## WORK TO COMPLETE
Scan the following material for the string "What" and copy each line in which it appears.

## DATASET ENTRIES
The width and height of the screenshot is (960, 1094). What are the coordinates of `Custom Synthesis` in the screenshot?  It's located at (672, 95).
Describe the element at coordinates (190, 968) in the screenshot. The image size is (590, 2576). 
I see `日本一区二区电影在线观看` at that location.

* * *

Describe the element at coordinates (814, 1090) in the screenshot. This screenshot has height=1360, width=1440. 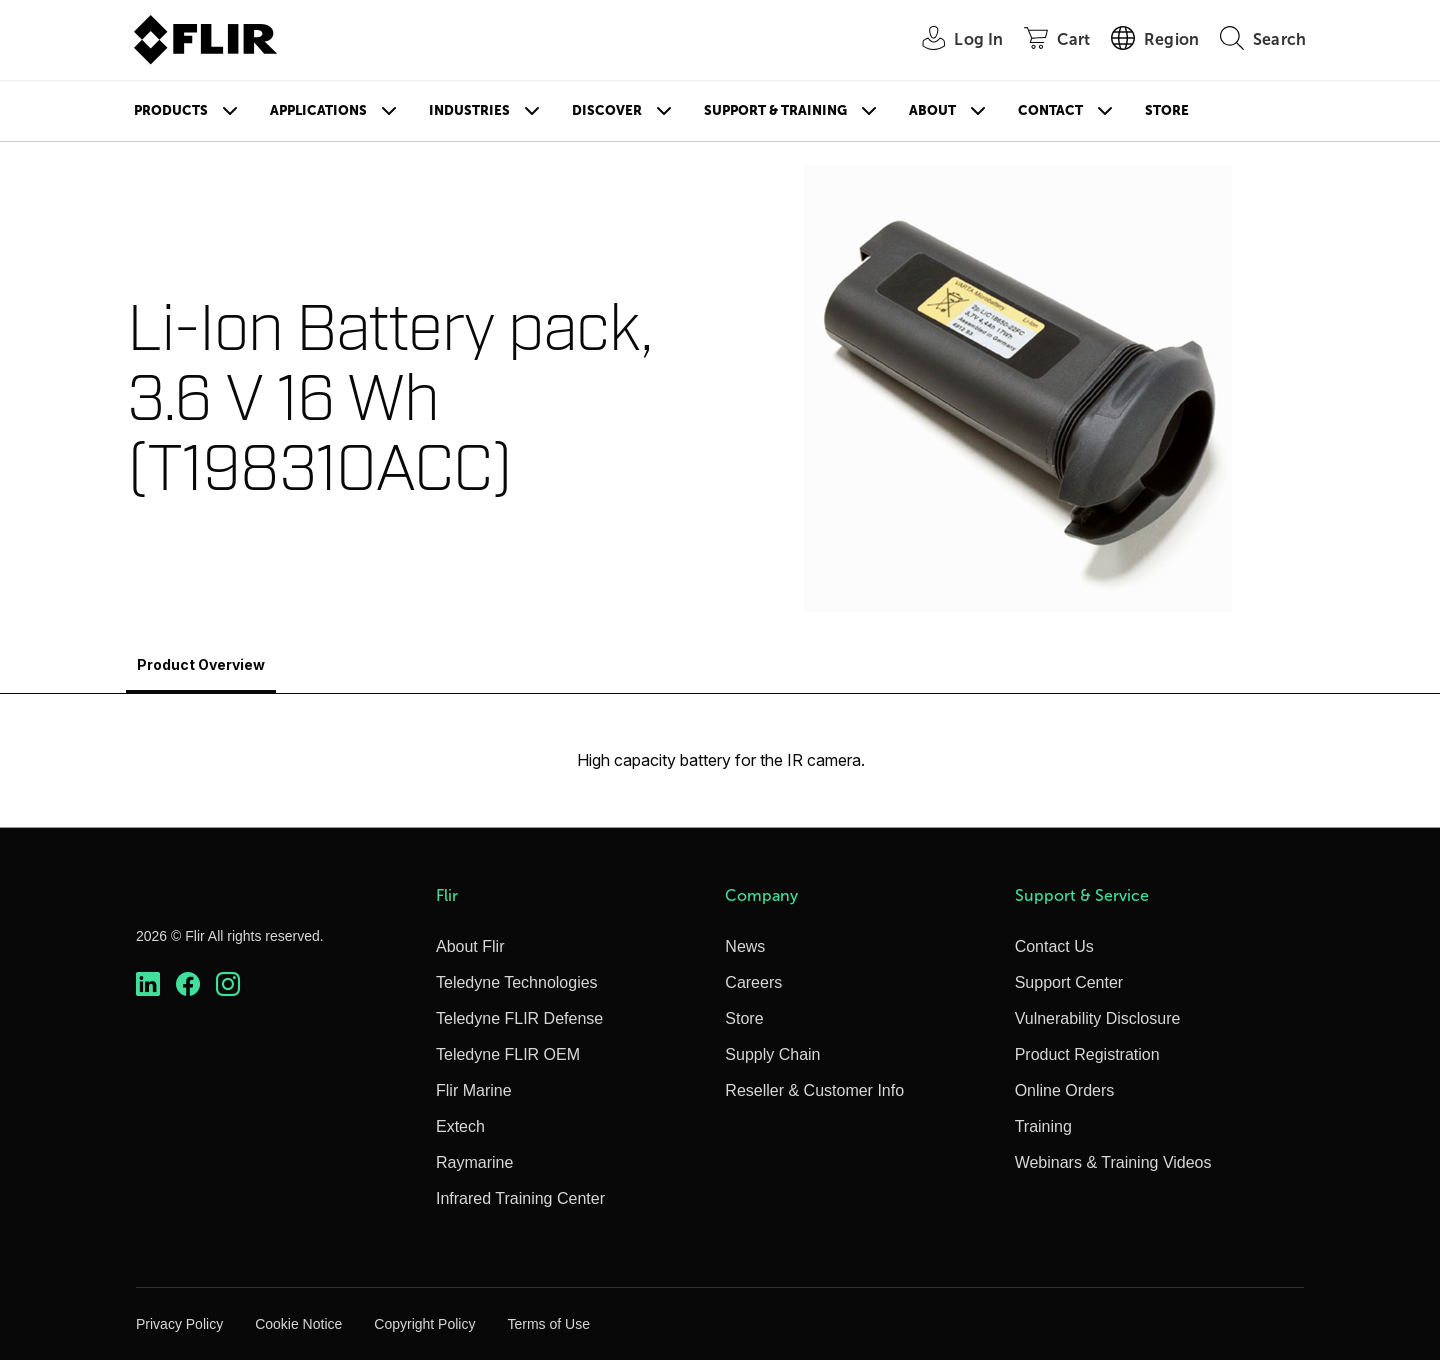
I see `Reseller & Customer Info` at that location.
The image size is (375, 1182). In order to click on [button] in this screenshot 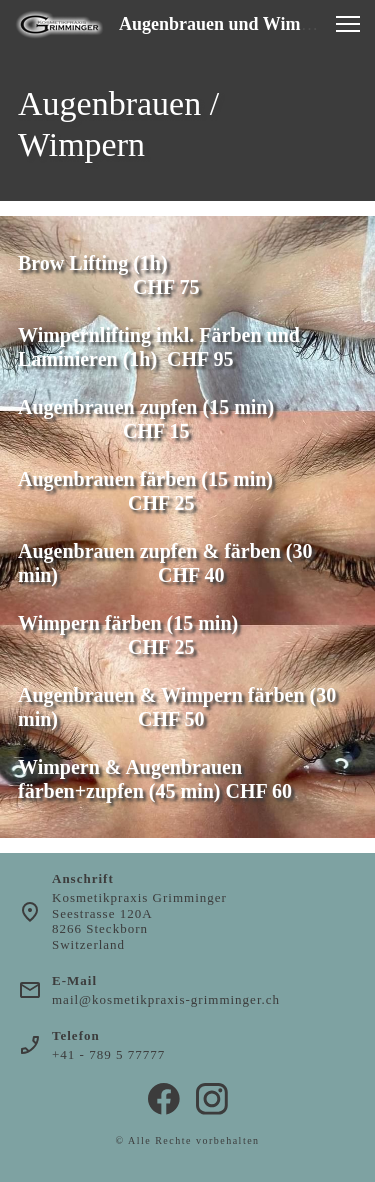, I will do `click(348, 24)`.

...

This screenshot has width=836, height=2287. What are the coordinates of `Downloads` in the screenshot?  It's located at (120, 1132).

## TASK ANSWER
The width and height of the screenshot is (960, 1094). What are the coordinates of `Custom Synthesis` in the screenshot?  It's located at (672, 95).
This screenshot has width=836, height=2287. What are the coordinates of `Downloads` in the screenshot?  It's located at (120, 1132).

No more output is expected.